The Imitation Game review

Photo Caption: Benedict Cumberbatch nails Turning’s unlikeable personality, making the character frustrating at times.Courtesy of EPK.TV
Photo Caption: Benedict Cumberbatch nails Turning’s unlikeable personality, making the character frustrating at times. Courtesy of EPK.TV

Kevin Enners, Staff Writer

In the midst of World War II, as the Allied forces and Axis powers killed droves of soldiers, mathematician Alan Turning is elected by British forces to decrypt Nazi code. Famously leading a motley crew of scholars, linguists, chess champions and intelligence officers. Alan was credited for cracking the unbreakable German code. Turning’s story is a remarkable one, but falls apart on the big screen.
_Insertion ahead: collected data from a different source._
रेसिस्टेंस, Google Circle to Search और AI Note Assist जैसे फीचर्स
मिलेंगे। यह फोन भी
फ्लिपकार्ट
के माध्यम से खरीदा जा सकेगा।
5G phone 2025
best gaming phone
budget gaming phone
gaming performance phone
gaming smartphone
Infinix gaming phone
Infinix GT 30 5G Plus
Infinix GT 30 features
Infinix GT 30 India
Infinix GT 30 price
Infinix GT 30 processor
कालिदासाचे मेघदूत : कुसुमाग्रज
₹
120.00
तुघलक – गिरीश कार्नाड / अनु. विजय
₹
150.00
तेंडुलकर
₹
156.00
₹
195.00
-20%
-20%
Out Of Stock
Benedict Cumberbatch portrays Alan Turning in the adaptation “The Imitation Game.” Though Cumberbatch plays Turning quite excellently, the film’s plot is skeletal and can be hard to follow at times. Instead of retelling the tale in a linear fashion, this bio-pic is a distorted mishmash of incidences that happened before, during, and after Turing’s secret workshop deciphering codes. So instead of having a complete understanding of the struggles that faced Alan and his team, the film is a jigsaw puzzle that the audience has to piece together. After two and a half hours, this is a laborious task to undertake.
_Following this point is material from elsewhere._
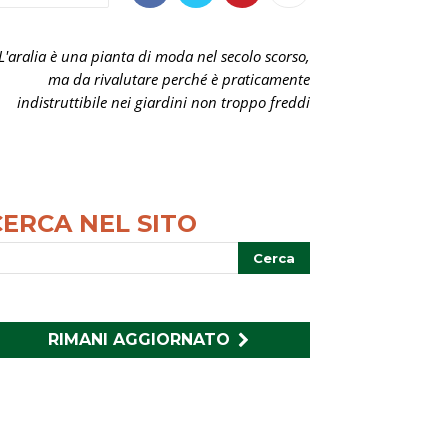
L'aralia è una pianta di moda nel secolo scorso,
ma da rivalutare perché è praticamente
indistruttibile nei giardini non troppo freddi
CERCA NEL SITO
RIMANI AGGIORNATO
As a movie-buff, I want to be entertained. “The Imitation Game” was like a bad history class taught by an unorganized teacher. This film captures the history and illustrates Alan’s perseverance, but it still has two large flaws. First, it fails to connect Alan to the audience. His struggles are significant, but his problems may reside in his reclusive tendencies, arrogance and his overall inability to make friends. Second, the movie begins in the early 1950’s and jumps around to certain events that took place in Turning’s life, making it difficult for the audience to follow.

Nominated for four Golden Globes, the film received none. Films are supposed to be intriguing, colorful and tasteful. As Catherine Shoard of The Guardian puts it, “The Imitation Game simply isn’t very stirring. It’s neither turkey nor lion, a solid three-star job.”

Its vanilla storyline is a buzz-kill. In the winter of 1952, investigating a robbery reported by Alan, British officials enter Turning’s home and end up arresting him and charging him with gross indecency because of his homosexuality. They didn’t have the slightest idea that Turning would go on to become the pioneer of modern-day computing. The movie then stumbles from scene to scene, present to past. In 1951, we meet a Scottish detective (Rory Kinnear) who is looking into a burglary at Turning’s apartment. He thinks Turning could be a spy. Turning is, in fact, not a spy. But the investigation continues until 1953- where the movie begins. It cycles through the timeline like a broken record.

Moreover, the movie felt cluttered. Perhaps in an irrational attempt to keep the audience’s attention, the filmmakers made a montage of scenes that took place at different times during Alan’s life. The film zigzagged from Alan’s adulthood to when he was a student at Princeton University and back. During Turning’s lifetime, he had not been celebrated for his integrity. Rather, he was dismissed as an outcast. He was convicted for his sexual orientation and was forced to make a life altering choice to make up for his “perversion.” The tragic events that follow this choice are only skimmed over in the film, not allowing Cumberbatch to truly shine in this role.